After much testing, which I touched upon in the other thread, I have some numbers to share.
I did testing with one system, an i7-6700k at 4.2 GHz, HT off, 4.1 GHz cache, G.Skill F4-3333C16-4GRRD at 3000 16-18-18-38. This is a 4x4GB kit. For each line, first value is for 4 modules fitted, 2nd value for 2 modules fitted (still in dual channel mode), and last one is first divided by 2nd to show relative performance.
Prime95 28.7 built in benchmark, 4 workers throughput in iterations/second at various FFT sizes. Run once each.
1024k 997.60 819.47 1.22
2048k 468.45 376.43 1.24
4096k 228.53 182.85 1.25
8192k 111.84 86.51 1.29
Here's the performance I was missing previously. 22% and rising with increasing workload. 1024k FFT would be 8MB data, x4 for each thread so this hits ram hard. Bigger FFT, more ram. It wasn't the motherboard. It wasn't the motherboard settings. It was the ram population. But is this effect seen in other benchmarks too? I tried a couple others as follows.

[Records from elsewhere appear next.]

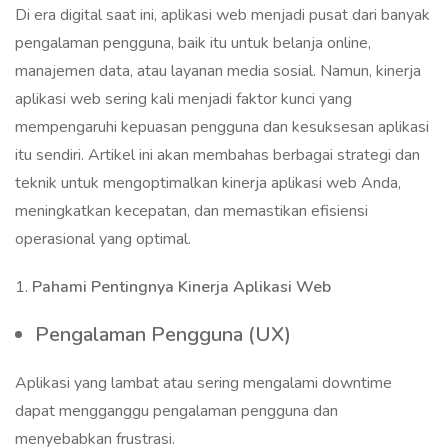
Di era digital saat ini, aplikasi web menjadi pusat dari banyak
pengalaman pengguna, baik itu untuk belanja online,
manajemen data, atau layanan media sosial. Namun, kinerja
aplikasi web sering kali menjadi faktor kunci yang
mempengaruhi kepuasan pengguna dan kesuksesan aplikasi
itu sendiri. Artikel ini akan membahas berbagai strategi dan
teknik untuk mengoptimalkan kinerja aplikasi web Anda,
meningkatkan kecepatan, dan memastikan efisiensi
operasional yang optimal.
1.
Pahami Pentingnya Kinerja Aplikasi Web
Pengalaman Pengguna (UX)
Aplikasi yang lambat atau sering mengalami downtime
dapat mengganggu pengalaman pengguna dan
menyebabkan frustrasi.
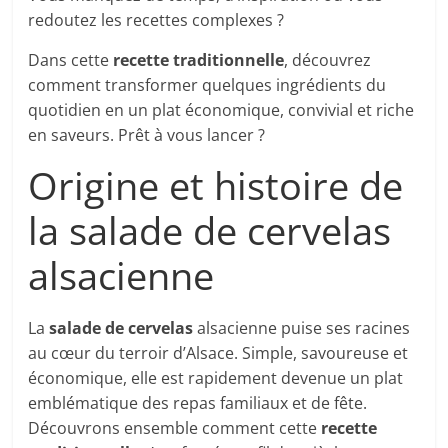
redoutez les recettes complexes ?
Dans cette
recette traditionnelle
, découvrez
comment transformer quelques ingrédients du
quotidien en un plat économique, convivial et riche
en saveurs. Prêt à vous lancer ?
Origine et histoire de
la salade de cervelas
alsacienne
La
salade de cervelas
alsacienne puise ses racines
au cœur du terroir d’Alsace. Simple, savoureuse et
économique, elle est rapidement devenue un plat
emblématique des repas familiaux et de fête.
Découvrons ensemble comment cette
recette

MaxxMEM2 1.99 (run 3 times, best results taken)
copy 33808 32634 1.04
read 26034 25583 1.02
write 30956 30956 1.00
latency 54.2 52.3 1.04
4% increase in copy, and 2% in read isn't much. Write unchanged. Latency increased though.
PassMark PerformanceTest 8 (ram tests only, run 3 times, best results taken)
Memory Database Operations 122.6 124.2 0.99
Memory Read Cached 31912 31922 1.00
Memory Read Uncached 20204 20244 1.00
Memory Write 16117 16397 0.98
Memory Latency 19.7 19 1.04
Memory Threaded 35007 34503 1.01
We see the same latency increase as with MaxxMem, but the rest doesn't change significantly.
So, any explanations for these observations? Is it the rank thing? Bare in mind I only care about prime finding performance, not any other benchmarks. It has long been known that as task sizes get bigger, the demands on ram performance increases. But I'm not aware of anyone trying to figure out how that works in practice. Real world testing sometimes even shows running 4 tasks will give lower throughput than running 3, although in most cases running 4 does give you more it isn't much more than 3 since it is so ram limited. From what I've seen so far, latency and processor cache size doesn't seem to play a significant role for these big units, although I haven't tested it in depth. Bandwidth seems to be king, but what is changing going from 2 modules fitted to 4?